Dataset Usage Guide
GitCode AI Community provides comprehensive dataset management features to help you easily create, share, and use high-quality datasets. This guide will introduce the main operations related to datasets.
Dataset Creation
Create New Dataset
- Login to your GitCode AI account
- Go to “Datasets” > “Create Dataset”
- Fill in dataset information:
- Dataset name
- Description
- Tags
- License type
- Select dataset type:
- Tabular data
- Image data
- Text data
- Audio data
- Video data
- Upload data files
- Set access permissions
- Click “Create” to complete
[Image: Dataset creation page screenshot]
Dataset Configuration
Create a dataset-config.yaml
file to define dataset structure:
dataset-name: my-awesome-dataset
version: 1.0.0
type: image-classification
format:
- jpg
- png
structure:
train: train/
validation: val/
test: test/
labels:
path: labels.csv
format: csv
Dataset Search
Basic Search
- Enter keywords in the search box
- Use filter conditions:
- Data type
- Task type
- License
- Data volume
- Update time
Advanced Search
Supports the following search syntax:
type:image
- Search by data typesize:>1GB
- Search by dataset sizelicense:MIT
- Search by licenselanguage:chinese
- Search by dataset language
Dataset Download
Web Interface Download
- Go to dataset details page
- Click “Download” button
- Select download content:
- Complete dataset
- Partial data
- Sample data
Command Line Download
# Install GitCode CLI
pip install gitcode
# Download complete dataset
gitcode download-dataset username/dataset-name
# Download specific version
gitcode download-dataset username/dataset-name --version v1.0.0
# Download partial data
gitcode download-dataset username/dataset-name --split train
Dataset Usage
Python Code Examples
from gitcode_hub import load_dataset
# Load dataset
dataset = load_dataset("username/dataset-name")
# Get training set
train_data = dataset["train"]
# Data preprocessing
processed_data = dataset.map(preprocess_function)
# Batch processing
for batch in dataset.iter_batches(batch_size=32):
process_batch(batch)
Dataset Version Control
# Load specific version
dataset_v1 = load_dataset("username/dataset-name", version="1.0.0")
# View version history
dataset.version_history()
# Create new version
dataset.create_version("1.1.0", description="Added new samples")
Best Practices
Data Quality Control
- Perform data cleaning
- Check data integrity
- Annotation quality validation
Dataset Documentation
- Detailed data description
- Data collection methods
- Usage restriction descriptions
- Privacy considerations
Version Management
- Semantic versioning
- Update logs
- Change descriptions
Data Security
- Data anonymization
- Access permission control
- Compliance checks
Common Questions
Q: How to handle large datasets?
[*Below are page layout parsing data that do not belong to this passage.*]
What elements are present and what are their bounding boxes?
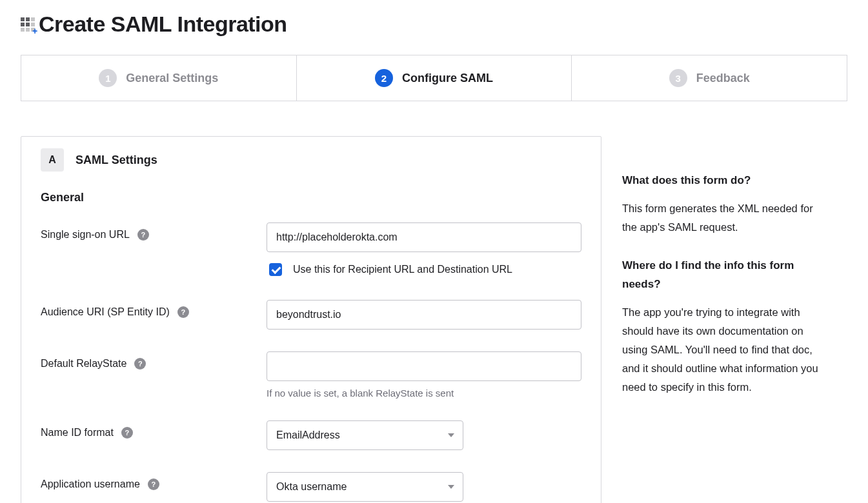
page-header: + Create SAML Integration [21, 12, 847, 37]
step-number: 2 [375, 69, 393, 87]
step-number: 1 [99, 69, 117, 87]
row-sso-url: Single sign-on URL ? Use this for Recipi… [41, 222, 581, 278]
section-general-title: General [41, 191, 581, 204]
sso-url-checkbox-row[interactable]: Use this for Recipient URL and Destinati… [267, 261, 581, 278]
help-icon[interactable]: ? [177, 306, 189, 318]
relay-state-hint: If no value is set, a blank RelayState i… [267, 388, 581, 399]
help-q1: What does this form do? [622, 171, 829, 190]
page-title: Create SAML Integration [39, 12, 287, 37]
wizard-stepper: 1 General Settings 2 Configure SAML 3 Fe… [21, 55, 847, 101]
section-letter-badge: A [41, 148, 64, 172]
step-general-settings[interactable]: 1 General Settings [21, 55, 297, 101]
help-icon[interactable]: ? [137, 229, 149, 241]
step-label: Configure SAML [402, 72, 493, 85]
side-help-panel: What does this form do? This form genera… [622, 136, 829, 415]
nameid-format-label: Name ID format [41, 427, 114, 439]
help-icon[interactable]: ? [134, 358, 146, 370]
application-username-select[interactable] [267, 472, 463, 502]
step-number: 3 [669, 69, 687, 87]
help-a1: This form generates the XML needed for t… [622, 199, 829, 237]
card-title: SAML Settings [76, 153, 157, 167]
sso-url-input[interactable] [267, 222, 581, 252]
nameid-format-value[interactable] [267, 420, 463, 450]
help-icon[interactable]: ? [121, 427, 133, 439]
application-username-value[interactable] [267, 472, 463, 502]
help-q2: Where do I find the info this form needs… [622, 256, 829, 295]
audience-uri-input[interactable] [267, 300, 581, 330]
help-a2: The app you're trying to integrate with … [622, 303, 829, 396]
sso-url-label: Single sign-on URL [41, 229, 130, 241]
step-feedback[interactable]: 3 Feedback [572, 55, 847, 101]
app-integration-icon: + [21, 17, 35, 32]
help-icon[interactable]: ? [148, 478, 159, 490]
application-username-label: Application username [41, 478, 140, 490]
relay-state-label: Default RelayState [41, 358, 126, 370]
step-configure-saml[interactable]: 2 Configure SAML [297, 55, 572, 101]
audience-uri-label: Audience URI (SP Entity ID) [41, 306, 170, 318]
relay-state-input[interactable] [267, 351, 581, 381]
row-audience-uri: Audience URI (SP Entity ID) ? [41, 300, 581, 330]
step-label: General Settings [126, 72, 218, 85]
sso-url-checkbox-label: Use this for Recipient URL and Destinati… [293, 264, 512, 275]
row-nameid-format: Name ID format ? [41, 420, 581, 450]
nameid-format-select[interactable] [267, 420, 463, 450]
step-label: Feedback [696, 72, 750, 85]
use-for-recipient-checkbox[interactable] [269, 263, 282, 276]
row-relay-state: Default RelayState ? If no value is set,… [41, 351, 581, 399]
row-application-username: Application username ? [41, 472, 581, 502]
saml-settings-card: A SAML Settings General Single sign-on U… [21, 136, 601, 503]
A: You can use streaming loading or chunked download features to avoid loading all data at once.
Q: What data formats are supported? A: Supports common data formats such as CSV, JSON, images, audio, etc. See documentation for details.
Q: How to contribute data? A: You can submit new data through dataset update features, or create dataset branches for collaboration.
Q: What are the storage limits for datasets? A: Free accounts can create datasets up to 10GB, premium accounts have larger storage limits.